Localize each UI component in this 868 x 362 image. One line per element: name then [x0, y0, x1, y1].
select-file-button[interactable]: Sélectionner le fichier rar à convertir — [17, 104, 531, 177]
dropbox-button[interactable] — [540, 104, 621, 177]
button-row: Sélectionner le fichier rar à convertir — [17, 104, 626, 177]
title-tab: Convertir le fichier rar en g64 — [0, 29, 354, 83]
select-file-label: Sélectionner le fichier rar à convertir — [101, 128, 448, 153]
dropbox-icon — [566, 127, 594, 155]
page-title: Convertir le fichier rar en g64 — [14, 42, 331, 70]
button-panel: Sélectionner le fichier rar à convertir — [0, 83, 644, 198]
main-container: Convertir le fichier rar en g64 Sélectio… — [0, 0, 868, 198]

● DIRECTIONS FOR THIS TASK:
Copy out the full set of entries without altering anything.

● TASK SOLUTION:
Localize each UI component in this 868 x 362 image. One line per element: name then [x0, y0, x1, y1].
select-file-button[interactable]: Sélectionner le fichier rar à convertir — [17, 104, 531, 177]
dropbox-button[interactable] — [540, 104, 621, 177]
button-row: Sélectionner le fichier rar à convertir — [17, 104, 626, 177]
title-tab: Convertir le fichier rar en g64 — [0, 29, 354, 83]
select-file-label: Sélectionner le fichier rar à convertir — [101, 128, 448, 153]
dropbox-icon — [566, 127, 594, 155]
page-title: Convertir le fichier rar en g64 — [14, 42, 331, 70]
button-panel: Sélectionner le fichier rar à convertir — [0, 83, 644, 198]
main-container: Convertir le fichier rar en g64 Sélectio… — [0, 0, 868, 198]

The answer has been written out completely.